Akhirnya, Yoon yang berusia 64 tahun setuju untuk hadir di hadapan Kantor Investigasi Korupsi Korea (CIO) Selatan guna menghindari pertumpahan darah. Dalam pesan video berdurasi tiga menit, Yoon menyatakan kesediaannya untuk mengikuti proses penyidikan, meskipun ia membantah melakukan perbuatan melawan hukum.
Yoon secara konsisten menuding bahwa surat perintah penangkapannya tidak sah. Ia menyaksikan bagaimana pihak berwenang “menyerbu” batas keamanan rumahnya dengan peralatan pemadam kebakaran. “Saya memutuskan untuk hadir di hadapan CIO, meskipun ini adalah penyelidikan ilegal, untuk mencegah pertumpahan darah yang tidak menyenangkan,” tegas Yoon.
Penangkapan Yoon melibatkan lebih dari 1.000 penegak hukum dan merupakan upaya kedua setelah sebelumnya gagal pada 3 Januari. Partai Kekuatan Rakyat, yang mengusung Yoon, mengecam penangkapan ini sebagai tindakan ilegal. Pemimpin partai, Kweon Seong-dong, menilai penangkapan tersebut seharusnya tidak terjadi.
Sebaliknya, pimpinan oposisi dari Partai Demokrat, Park Chan-dae, menilai penangkapan Yoon sebagai bukti bahwa “keadilan di Korea Selatan masih hidup”. “Penangkapan ini adalah langkah pertama menuju pemulihan ketertiban konstitusi, demokrasi, dan supremasi hukum,” ujarnya.
Setelah penangkapan Yoon, Korea Selatan dipimpin sementara oleh Menteri Keuangan, Choi Sang-mok, yang diangkat setelah penjabat presiden pertama, Han Duck-soo, juga dimakzulkan oleh parlemen mayoritas oposisi.
Yoon diperkirakan akan ditahan di Pusat Penahanan Seoul di Uiwang, Provinsi Gyeonggi, sekitar 5 kilometer dari kantor CIO. Namun, jika pengadilan tidak mengeluarkan surat perintah penahanan dalam waktu 48 jam, penyidik harus melepaskannya.
Penangkapan Yoon hanyalah salah satu fase dalam drama politik yang sedang berlangsung di Korea Selatan. Kerumunan orang di luar rumah Yoon pada Rabu pagi menunjukkan perpecahan mendalam di negara tersebut. Kelompok anti-Yoon bersorak dan merayakan penangkapannya, sementara pendukung Yoon merasa kecewa dan marah, menilai supremasi hukum telah dilanggar.
Kebuntuan ini mempertemukan dua cabang kekuasaan eksekutif: aparat penegak hukum dengan surat perintah penangkapan resmi, dan staf keamanan presiden yang berkewajiban melindungi presiden.
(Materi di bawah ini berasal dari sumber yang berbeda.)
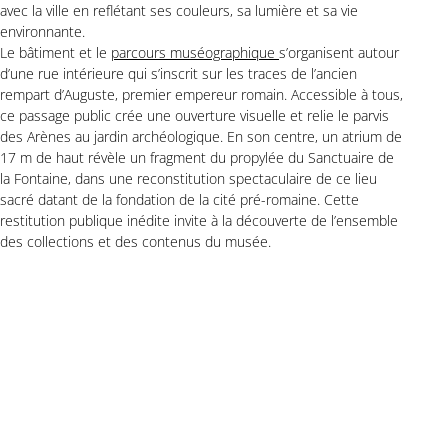
avec la ville en reflétant ses couleurs, sa lumière et sa vie
environnante.
Le bâtiment et le
parcours muséographique
s’organisent autour
d’une rue intérieure qui s’inscrit sur les traces de l’ancien
rempart d’Auguste, premier empereur romain. Accessible à tous,
ce passage public crée une ouverture visuelle et relie le parvis
des Arènes au jardin archéologique. En son centre, un atrium de
17 m de haut révèle un fragment du propylée du Sanctuaire de
la Fontaine, dans une reconstitution spectaculaire de ce lieu
sacré datant de la fondation de la cité pré-romaine. Cette
restitution publique inédite invite à la découverte de l’ensemble
des collections et des contenus du musée.
Le parcours ascensionnel à travers les collections s’achève sur
le toit-terrasse, belvédère sur Nîmes et sur ses 21 siècles
d’Histoire, avec en premier plan les Arènes et au loin la Tour
Magne, vestige de l’antique enceinte augustéenne. Espace
public accessible à tous, lieu de rencontre, cette place haute
fait pénétrer l’espace urbain dans le musée.
Concours, projet lauréat
ARCHITECTE :
Elizabeth de Portzamparc
MAITRISE D’OUVRAGE :
Ville de Nîmes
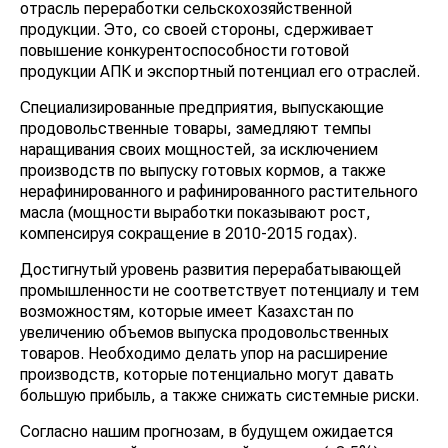
отрасль переработки сельскохозяйственной
продукции. Это, со своей стороны, сдерживает
повышение конкурентоспособности готовой
продукции АПК и экспортный потенциал его отраслей.
Специализированные предприятия, выпускающие
продовольственные товары, замедляют темпы
наращивания своих мощностей, за исключением
производств по выпуску готовых кормов, а также
нерафинированного и рафинированного растительного
масла (мощности выработки показывают рост,
компенсируя сокращение в 2010-2015 годах).
Достигнутый уровень развития перерабатывающей
промышленности не соответствует потенциалу и тем
возможностям, которые имеет Казахстан по
увеличению объемов выпуска продовольственных
товаров. Необходимо делать упор на расширение
производств, которые потенциально могут давать
большую прибыль, а также снижать системные риски.
Согласно нашим прогнозам, в будущем ожидается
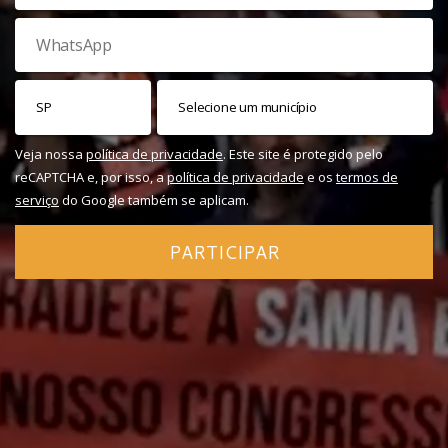
Veja nossa
política de privacidade
. Este site é protegido pelo
reCAPTCHA e, por isso, a
política de privacidade
e os
termos de
serviço
do Google também se aplicam.
PARTICIPAR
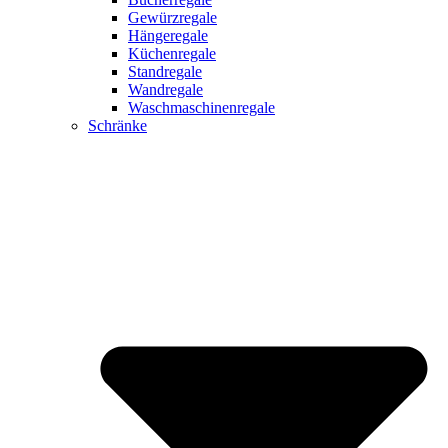
Gewürzregale
Hängeregale
Küchenregale
Standregale
Wandregale
Waschmaschinenregale
Schränke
Sebelum mengumumkan darurat militer, kekuasaan Yoon melemah karena partai oposisi memegang mayoritas di parlemen. Kontroversi juga muncul terkait istrinya yang menerima hadiah tas Dior.
Penangkapan Yoon Suk Yeol menambah babak baru dalam krisis politik Korea Selatan. Meskipun telah ditangkap, banyak pakar menilai krisis politik negara ini masih jauh dari selesai. Masyarakat Korea Selatan kini menantikan perkembangan lebih lanjut dari situasi ini, yang diharapkan dapat membawa stabilitas dan keadilan bagi negara tersebut.